Kismet can function as a WIDS (Wireless Intrusion Detection System) with configurable alerts for both stateless and stateful fingerprint and trend based monitoring. Kismet fingerprint alerts can trigger on known-hostile specific behavior such as attacks against wireless drivers, and trend-based monitors can detect unusual behavior over time, such as flooding and denial of service attacks.

Kismet can integrate with other tools via the live packet export REST API, the Kismet alert REST API, and via syslog and some SIEM tools.

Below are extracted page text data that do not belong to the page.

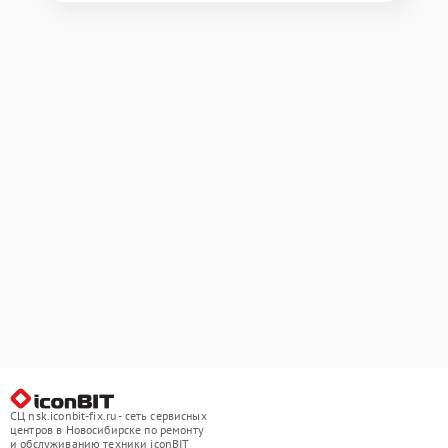
СЦ nsk.iconbit-fix.ru - сеть сервисных
центров в Новосибирске по ремонту
и обслуживанию техники iconBIT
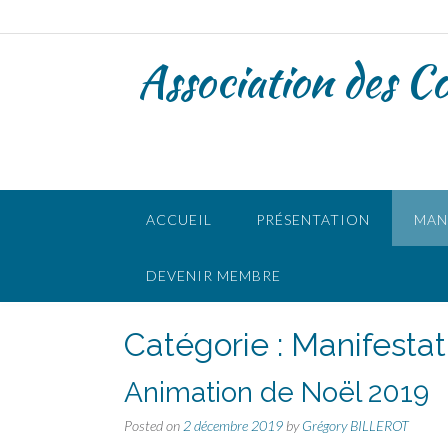
Skip
to
content
Association des C
ACCUEIL
PRÉSENTATION
MAN
DEVENIR MEMBRE
Catégorie :
Manifestat
Animation de Noël 2019
Posted on
2 décembre 2019
by
Grégory BILLEROT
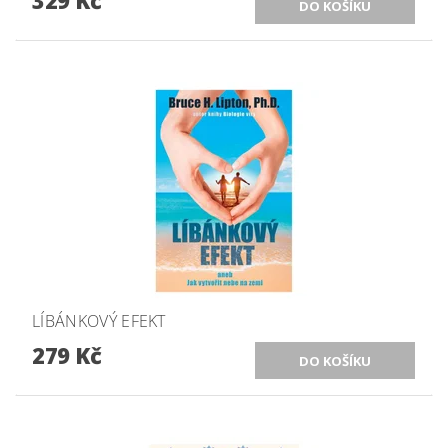
329 Kč
LÍBÁNKOVÝ EFEKT
279 Kč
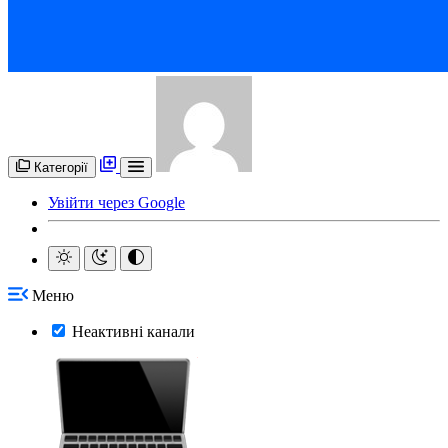
Категорії
Увійти через Google
Меню
Неактивні канали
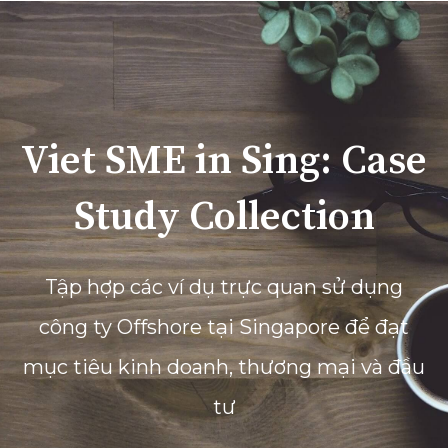
Viet SME in Sing: Case
Study Collection
Tập hợp các ví dụ trực quan sử dụng
công ty Offshore tại Singapore để đạt
mục tiêu kinh doanh, thương mại và đầu
tư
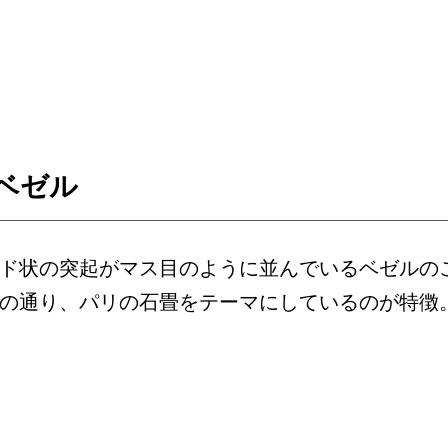
ベゼル
ド状の突起がマス目のように並んでいるベゼルの
の通り、パリの石畳をテーマにしているのが特徴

Kismet is most effective as an IDS in stationary (ie, non-wardriving) capacity. Kismet WIDS functionality can be used in mobile and channel-hopping installations, but accuracy and coverage may suffer.

Configuring alerts

Alerts are configured with the alert= configuration option in kismet_alerts.conf. Alerts are configured by name, with throttle and burst options.

The throttle option controls how many alerts are allowed per time unit (seconds and minutes), and burst controls how many alerts are allowed in quick succession. For instance:

alert=NETSTUMBLER,5/min,1/sec

Will allow at most one alert per second, and at most 5 alerts per minute.

Kismet Alerts

  • ADVCRYPTCHANGE Trend/Stateful

    An SSID has changed the encryption options it advertises (not necessarily decreasing the encryption options, but advertising different options). This can occur when a managed access point is reconfigured, but may also indicate an access point spoofing attack.

  • AIRJACKSSID Fingerprint, deprecated

    One of the original 802.11 hacking tools, Airjack, set the initial SSID to airjack when loading. This alert is no longer relevant since the Airjack toolset has long been discontinued.

  • APSPOOF Fingerprint

    A list of valid MAC addresses for a given SSID can be configured via the apspoof= configuration option. If a beacon or probe response for that SSID is seen from a MAC address not found in that list, an alert will be raised. This can be used to detect spoofed or evil twin attacks and attacks like Karma, however it will not detect attacks which also spoof the MAC address.

    The apspoof= configuration can specify exact string matches for the SSID, regular expressions using PCRE syntax, and single, multiple, or masked MAC addresses:

      apspoof=Foo1:ssidregex="(?:foobar)",validmacs=00:11:22:33:44:55
      apspoof=Foo2:ssid="Foobar",validmacs="00:11:22:33:44:55,AA:BB:CC:DD:EE:FF"
    

    When providing multiple MAC addresses, they must be enclosed in quotes.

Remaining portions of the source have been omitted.